> **Source data**
··········
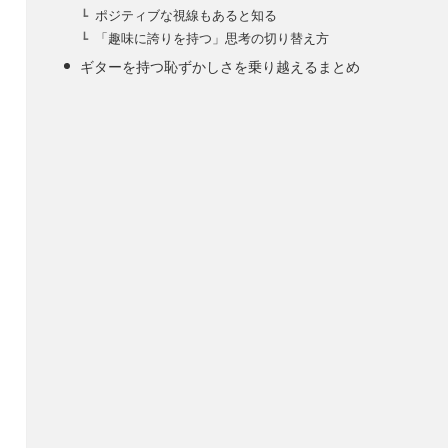
ポジティブな視線もあると知る
「趣味に誇りを持つ」思考の切り替え方
ギターを持つ恥ずかしさを乗り越えるまとめ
··········
> **Task prompt**
Excluding every picture, set down the listing exactly.

> **Exercise result**
ポジティブな視線もあると知る
「趣味に誇りを持つ」思考の切り替え方
ギターを持つ恥ずかしさを乗り越えるまとめ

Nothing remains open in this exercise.